For more information, reference the full AWS CLI documentation.
########################################################################
### 1 ### create a python virtual environment (will take care of ssl error):
brew install pyenv
pyenv install 2.7.10
sudo pip install virtualenvwrapper
mkvirtualenv --python=~/.pyenv/versions/2.7.10/bin/python myPY2.7env
pip install awscli
# exit virtual environment
deactivate
# start virtual environment
workon myPY2.7env
########################################################################
########################################################################
### 2 ###
# Get your credentials from Griffin
# log into the headnode
# look for a file called "s3cred.txt"
# get the contents
less ~/s3cred.txt
# will look something like this:
[[tenant_namel]]
access_key=USOMESTRINGOFCHARACTERSB
secret_key=mANOTHERSTRINGOFCHARACTERSi
# These are the keys you'll need to access the tenant
# Note that our current policies do not accept sharing of keys.
########################################################################
########################################################################
### 3 ### configure awscli
# make sure you are in your virtual environment
workon myPY2.7env
aws configure --profile `my_project`
# You will be queried to enter the access key from above
# you can cut/paste the values and press enter
AWS Access Key ID [****************]:
# Do the same for your secret key
AWS Secret Access Key [****************]:
# Use 'us-east-1' as the default region name
Default region name [us-east-1]: us-east-1
#NOTE: We will be ignoring this region and instead using one of our object store gateways.
########################################################################
### 4 ### work with data
### Now you can use the following commands to access your data
### beside that you specify the --endpoint-url, otherwise, awscli will try to contact amazon S3
### Also be sure to specify the profile
# make a new bucket
aws s3 mb s3://test-bucket --endpoint-url https://griffin-objstore.opensciencedatacloud.org --profile my_project
make_bucket: s3://test-bucket/
# list buckets
aws s3 ls --endpoint-url https://griffin-objstore.opensciencedatacloud.org --profile my_project
# list items in bucket
aws s3 ls s3://test_bucket/ --endpoint-url https://griffin-objstore.opensciencedatacloud.org --profile my_project
# copy a local file to the bucket
aws s3 cp test_file s3://test-bucket/test_file --endpoint-url https://griffin-objstore.opensciencedatacloud.org --profile my_project
# copy file from bucket to local
aws s3 cp s3://test-bucket/testobject.txt testobject.txt --endpoint-url https://griffin-objstore.opensciencedatacloud.org --profile my_project
# copy object from bucket to local
aws s3 get-object s3://test-bucket/testobject.txt ./ --endpoint-url https://griffin-objstore.opensciencedatacloud.org --profile my_project
########################################################################
Bucket names must be unique across the entire system.

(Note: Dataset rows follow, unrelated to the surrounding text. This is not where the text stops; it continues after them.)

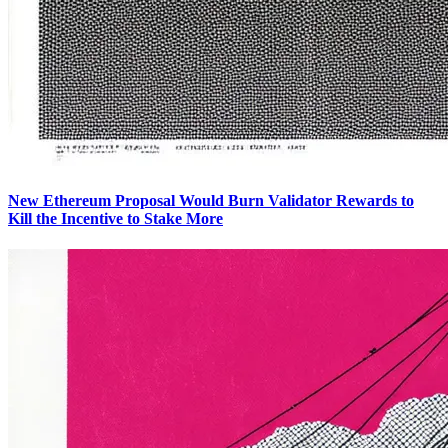
New Ethereum Proposal Would Burn Validator Rewards to
Kill the Incentive to Stake More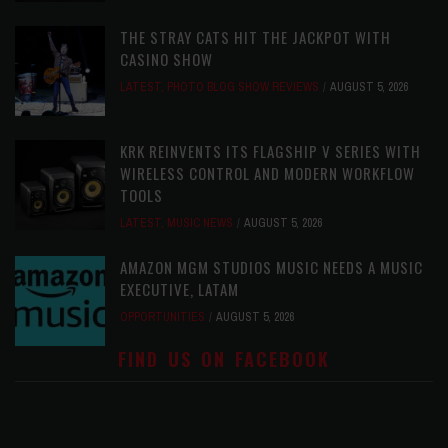
THE STRAY CATS HIT THE JACKPOT WITH
CASINO SHOW
LATEST
,
PHOTO BLOG SHOW REVIEWS
AUGUST 5, 2026
KRK REINVENTS ITS FLAGSHIP V SERIES WITH
WIRELESS CONTROL AND MODERN WORKFLOW
TOOLS
LATEST
,
MUSIC NEWS
AUGUST 5, 2026
AMAZON MGM STUDIOS MUSIC NEEDS A MUSIC
EXECUTIVE, LATAM
OPPORTUNITIES
AUGUST 5, 2026
FIND US ON FACEBOOK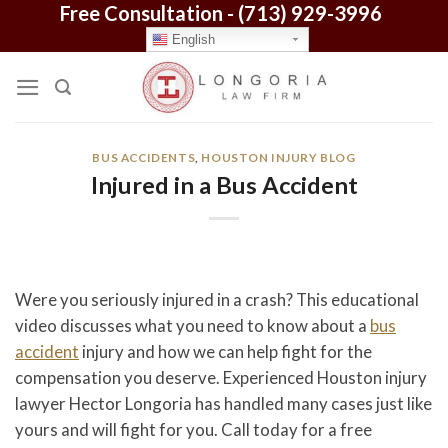
Free Consultation -
(713) 929-3996
Skip
to
English
content
BUS ACCIDENTS
,
HOUSTON INJURY BLOG
Injured in a Bus Accident
Were you seriously injured in a crash? This educational
video discusses what you need to know about a
bus
accident
injury and how we can help fight for the
compensation you deserve. Experienced Houston injury
lawyer Hector Longoria has handled many cases just like
yours and will fight for you. Call today for a free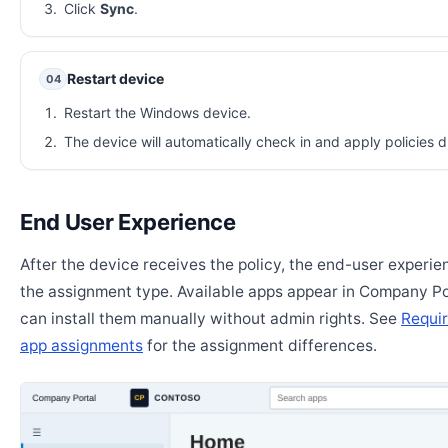
Click
Sync
.
Restart device
04
Restart the Windows device.
The device will automatically check in and apply policies d
End User Experience
After the device receives the policy, the end-user experi
the assignment type. Available apps appear in Company Po
can install them manually without admin rights. See
Requir
app assignments
for the assignment differences.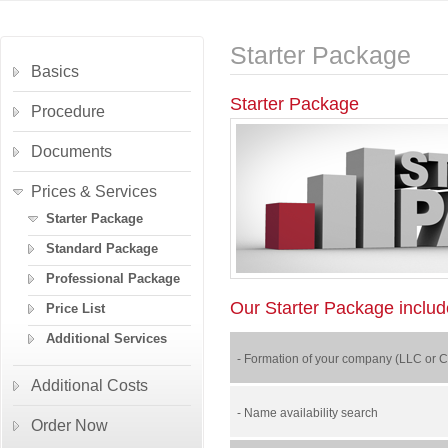
Starter Package
Basics
Starter Package
Procedure
Documents
Prices & Services
Starter Package
Standard Package
Professional Package
Our Starter Package include
Price List
Additional Services
- Formation of your company (LLC or Cor
Additional Costs
- Name availability search
Order Now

Please follow these constraints when creating a new bucket:
For more information consult the Ceph documentation on buckets.
Some Griffin users may wish to publicly expose their buckets to share data with collaborators or with the OSDC community as part of the public data commons. To do so, simply set the bucket acls to “public-read”. An example using boto is below.
### get existing bucket::
mybucket = conn.get_bucket('my_bucket')
### Set public read to all objects in a bucket::
for key in mybucket.list():
key.set_acl('public-read')
Once you have set the object acls to ‘public-read’ the data is accessible in a browser at https://griffin-objstore.opensciencedatacloud.org/<my_bucket>/<object_name>. You will need to specify the entire path for each object.
The current version of the OSDC Public Data Commons is not automounted to Griffin virtual machines. To access any data hosted there, refer to the external download instructions on the OSDC Public Data Commons webpages.